## Task directions
Could you retype exactly the lines below between the one holding "IR/ER Kontinuum, aneb jak se lépe" and the one holding "www.kaagenbraassem.nl", inclusive, leaving out any pictures?

Stored data entries
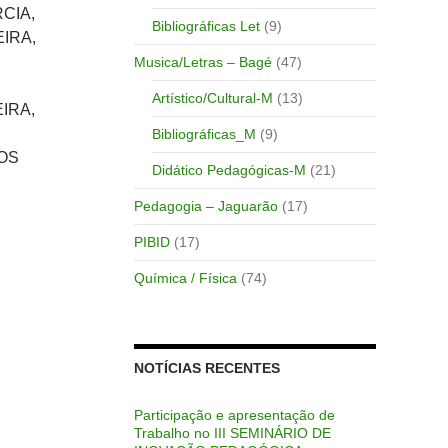
CIA,
Bibliográficas Let
(9)
IRA,
Musica/Letras – Bagé
(47)
Artístico/Cultural-M
(13)
IRA,
Bibliográficas_M
(9)
DOS
Didático Pedagógicas-M
(21)
Pedagogia – Jaguarão
(17)
PIBID
(17)
Química / Física
(74)
NOTÍCIAS RECENTES
Participação e apresentação de
Trabalho no III SEMINÁRIO DE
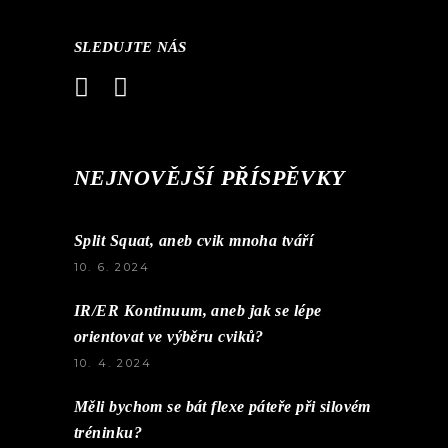
SLEDUJTE NÁS
NEJNOVĚJŠÍ PŘÍSPĚVKY
Split Squat, aneb cvik mnoha tváří
10. 6. 2024
IR/ER Kontinuum, aneb jak se lépe
orientovat ve výběru cviků?
10. 4. 2024
Měli bychom se bát flexe páteře při silovém
tréninku?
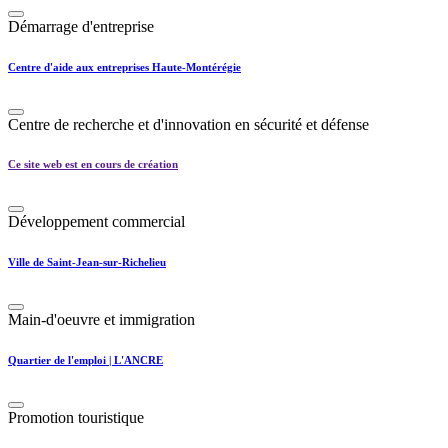
Démarrage d'entreprise
Centre d'aide aux entreprises Haute-Montérégie
Centre de recherche et d'innovation en sécurité et défense
Ce site web est en cours de création
Développement commercial
Ville de Saint-Jean-sur-Richelieu
Main-d'oeuvre et immigration
Quartier de l'emploi | L'ANCRE
Promotion touristique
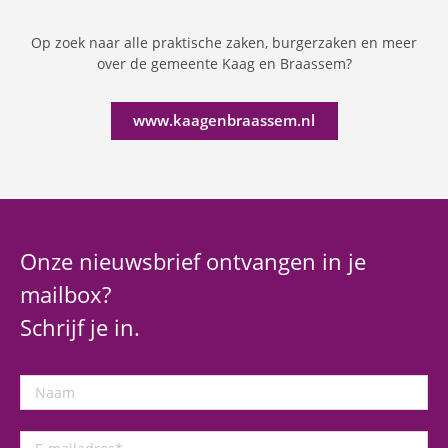
Op zoek naar alle praktische zaken, burgerzaken en meer
over de gemeente Kaag en Braassem?
www.kaagenbraassem.nl
Onze nieuwsbrief ontvangen in je
mailbox?
Schrijf je in.
Naam
E-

## Result
IR/ER Kontinuum, aneb jak se lépe
orientovat ve výběru cviků?
10. 4. 2024
Měli bychom se bát flexe páteře při silovém
tréninku?
Démarrage d'entreprise
Centre d'aide aux entreprises Haute-Montérégie
Centre de recherche et d'innovation en sécurité et défense
Ce site web est en cours de création
Développement commercial
Ville de Saint-Jean-sur-Richelieu
Main-d'oeuvre et immigration
Quartier de l'emploi | L'ANCRE
Promotion touristique
Op zoek naar alle praktische zaken, burgerzaken en meer
over de gemeente Kaag en Braassem?
www.kaagenbraassem.nl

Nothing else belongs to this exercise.